§ Task objective: For this exercise, write out only the lines of the entries below from the one with "Perjalanan ziarah Rudy Susmanto ke Tanah" up to and including the one with "Aura Allure Xena", exactly as they are. Pictures stay out.
*** Opening Extracted data ***
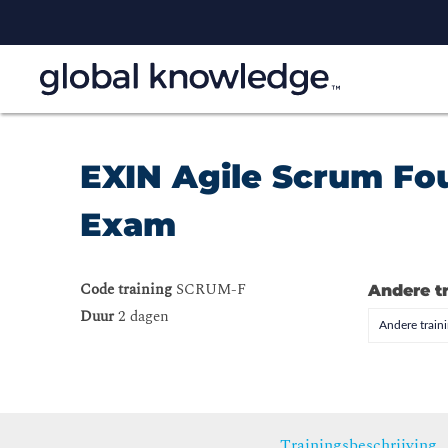
EXIN Agile Scrum Fou
Exam
Code training
SCRUM-F
Andere t
Duur
2 dagen
Andere trai
Trainingsbeschrijving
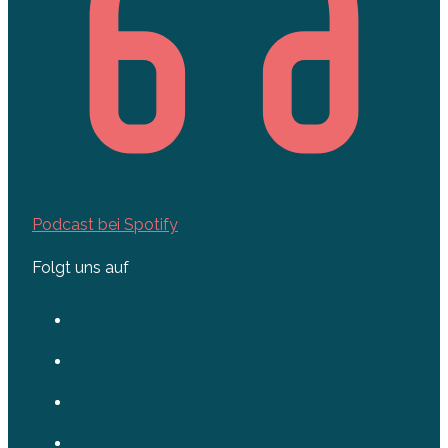
Podcast bei Spotify
Folgt uns auf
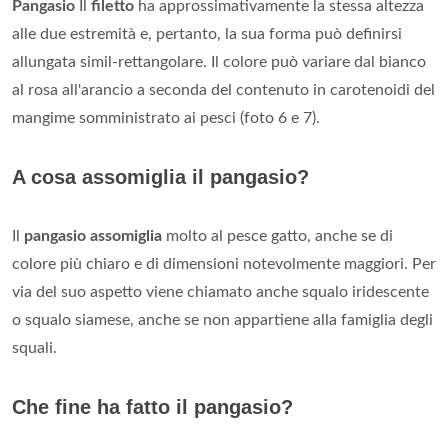
Pangasio
Il
filetto
ha approssimativamente la stessa altezza
alle due estremità e, pertanto, la sua forma può definirsi
allungata simil-rettangolare. Il colore può variare dal bianco
al rosa all'arancio a seconda del contenuto in carotenoidi del
mangime somministrato ai pesci (foto 6 e 7).
A cosa assomiglia il pangasio?
Il
pangasio assomiglia
molto al pesce gatto, anche se di
colore più chiaro e di dimensioni notevolmente maggiori. Per
via del suo aspetto viene chiamato anche squalo iridescente
o squalo siamese, anche se non appartiene alla famiglia degli
squali.
Che fine ha fatto il pangasio?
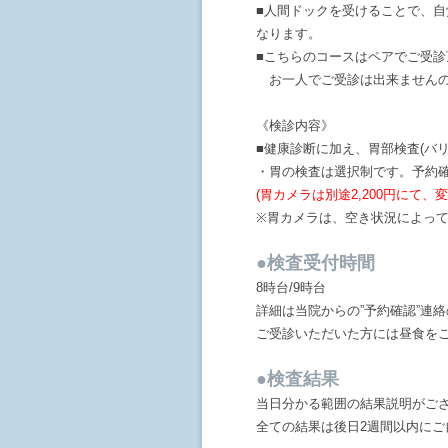
■人間ドックを受けることで、自
なります。
■こちらのコースはペアでご受
お一人でご受診は出来ませんの
《検診内容》
■健康診断に加え、胃部検査(バ
・胃の検査は選択制です。予約
(胃カメラは別途2,200円にて
※胃カメラは、空き状況によっ
●検査受付時間
8時台/9時台
詳細は当院からの”予約確認”連
ご受診いただいた方には昼食をご
●検査結果
当日分かる範囲の結果説明がご
全ての結果は後日2週間以内にご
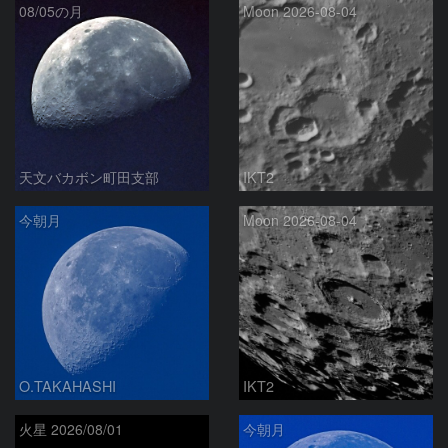
08/05の月
Moon 2026-08-04
天文バカボン町田支部
IKT2
今朝月
Moon 2026-08-04
O.TAKAHASHI
IKT2
火星 2026/08/01
今朝月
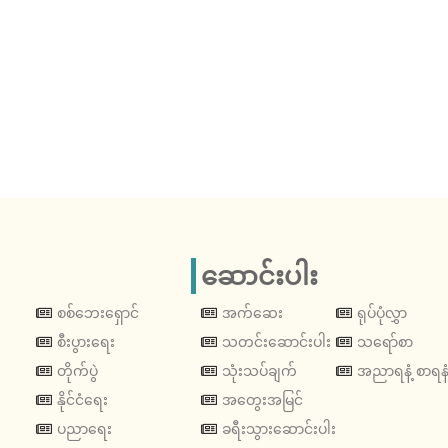
ဆောင်းပါး
စစ်ဘေးရှောင်
အက်ဆေး
ရုပ်ပုံလွှာ
စီးပွားရေး
သတင်းဆောင်းပါး
သရော်စာ
တိုက်ပွဲ
သုံးသပ်ချက်
အညာရနံ့ စာရနံ
နိုင်ငံရေး
အတွေးအမြင်
ပညာရေး
ခရီးသွားဆောင်းပါး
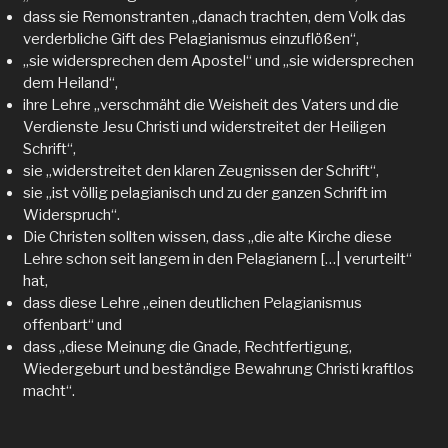
dass sie Remonstranten „danach trachten, dem Volk das
verderbliche Gift des Pelagianismus einzuflößen“,
„sie widersprechen dem Apostel“ und „sie widersprechen
dem Heiland“,
ihre Lehre „verschmäht die Weisheit des Vaters und die
Verdienste Jesu Christi und widerstreitet der Heiligen
Schrift“,
sie „widerstreitet den klaren Zeugnissen der Schrift“,
sie „ist völlig pelagianisch und zu der ganzen Schrift im
Widerspruch“.
Die Christen sollten wissen, dass „die alte Kirche diese
Lehre schon seit langem in den Pelagianern […| verurteilt“
hat,
dass diese Lehre „einen deutlichen Pelagianismus
offenbart“ und
dass „diese Meinung die Gnade, Rechtfertigung,
Wiedergeburt und beständige Bewahrung Christi kraftlos
macht“.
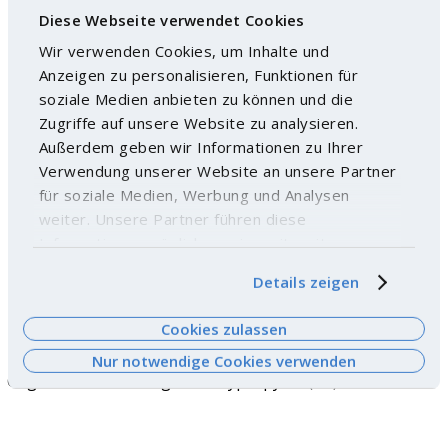
Diese Webseite verwendet Cookies
Wir verwenden Cookies, um Inhalte und
Anzeigen zu personalisieren, Funktionen für
soziale Medien anbieten zu können und die
Zugriffe auf unsere Website zu analysieren.
Außerdem geben wir Informationen zu Ihrer
Verwendung unserer Website an unsere Partner
für soziale Medien, Werbung und Analysen
weiter. Unsere Partner führen diese
Informationen möglicherweise mit weiteren
Daten zusammen, die Sie ihnen bereitgestellt
Details zeigen
haben oder die sie im Rahmen Ihrer Nutzung der
Dienste gesammelt haben. Weitere
Cookies zulassen
Informationen finden Sie
hier
.
Nur notwendige Cookies verwenden
Gegenverschraubungen - Polypropylen (PP)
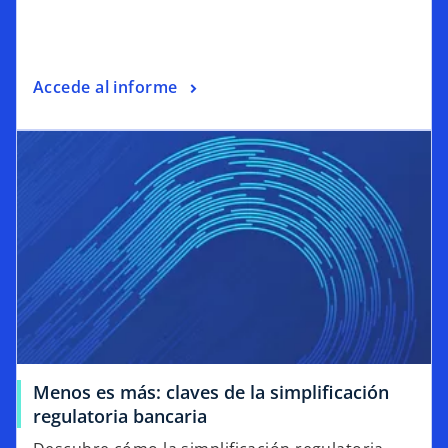
Accede al informe
Menos es más: claves de la simplificación
regulatoria bancaria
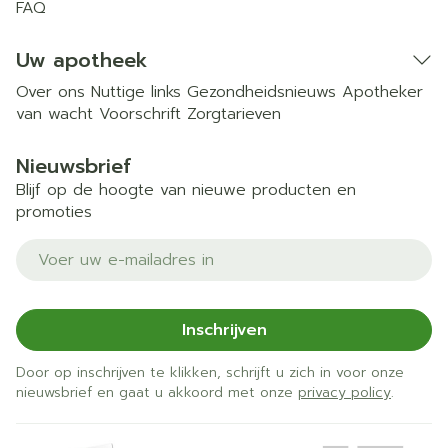
FAQ
Uw apotheek
Over ons
Nuttige links
Gezondheidsnieuws
Apotheker
van wacht
Voorschrift
Zorgtarieven
Nieuwsbrief
Blijf op de hoogte van nieuwe producten en
promoties
E-mail adres
Inschrijven
Door op inschrijven te klikken, schrijft u zich in voor onze
nieuwsbrief en gaat u akkoord met onze
privacy policy
.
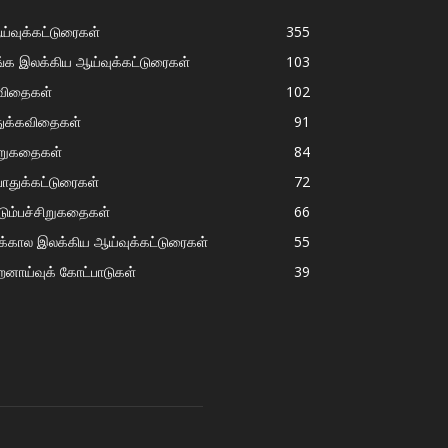
்வுக்கட்டுரைகள்
355
்க இலக்கிய ஆய்வுக்கட்டுரைகள்
103
விதைகள்
102
துக்கவிதைகள்
91
ிறுகதைகள்
84
ொதுக்கட்டுரைகள்
72
டும்பச்சிறுகதைகள்
66
்கால இலக்கிய ஆய்வுக்கட்டுரைகள்
55
றனாய்வுக் கோட்பாடுகள்
39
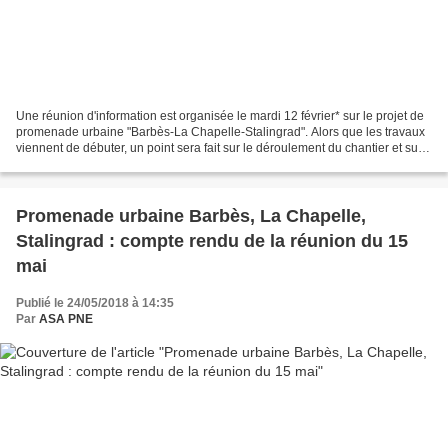
Une réunion d'information est organisée le mardi 12 février* sur le projet de
promenade urbaine "Barbès-La Chapelle-Stalingrad". Alors que les travaux
viennent de débuter, un point sera fait sur le déroulement du chantier et sur
l'aménagement dans son...
Promenade urbaine Barbès, La Chapelle,
Stalingrad : compte rendu de la réunion du 15
mai
Publié le 24/05/2018 à 14:35
Par
ASA PNE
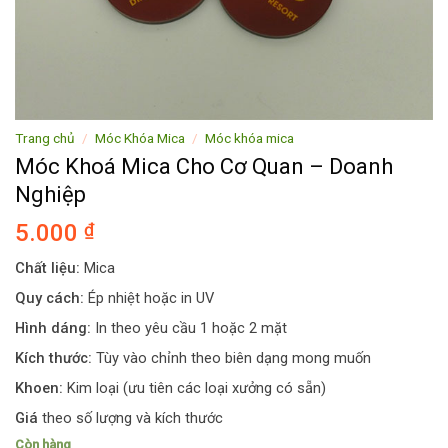
Trang chủ
/
Móc Khóa Mica
/
Móc khóa mica
Móc Khoá Mica Cho Cơ Quan – Doanh
Nghiệp
5.000
₫
Chất liệu:
Mica
Quy cách:
Ép nhiệt hoặc in UV
Hình dáng:
In theo yêu cầu 1 hoặc 2 mặt
Kích thước:
Tùy vào chỉnh theo biên dạng mong muốn
Khoen:
Kim loại (ưu tiên các loại xưởng có sẵn)
Giá
theo số lượng và kích thước
Còn hàng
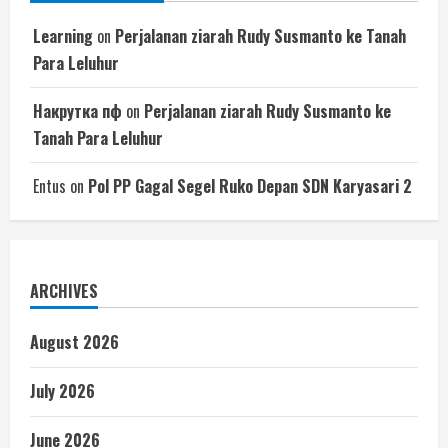
Learning
on
Perjalanan ziarah Rudy Susmanto ke Tanah
Para Leluhur
Накрутка пф
on
Perjalanan ziarah Rudy Susmanto ke
Tanah Para Leluhur
Entus
on
Pol PP Gagal Segel Ruko Depan SDN Karyasari 2
ARCHIVES
August 2026
July 2026
June 2026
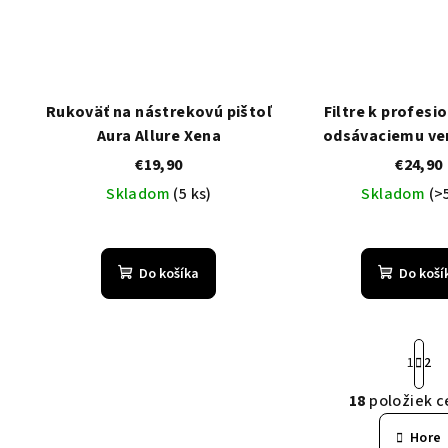
Rukoväť na nástrekovú pištoľ
Filtre k profes
Aura Allure Xena
odsávaciemu ve
€19,90
€24,90
Skladom
(5 ks)
Skladom
(>
Do košíka
Do koší
S
1
2
t
r
18
položiek c
O
á
v
Hore
n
*** Closing Extracted data ***
§ Final answer:
Perjalanan ziarah Rudy Susmanto ke Tanah
Para Leluhur
Накрутка пф
on
Perjalanan ziarah Rudy Susmanto ke
Tanah Para Leluhur
Entus
on
Pol PP Gagal Segel Ruko Depan SDN Karyasari 2
ARCHIVES
August 2026
July 2026
June 2026
Rukoväť na nástrekovú pištoľ
Filtre k profes
Aura Allure Xena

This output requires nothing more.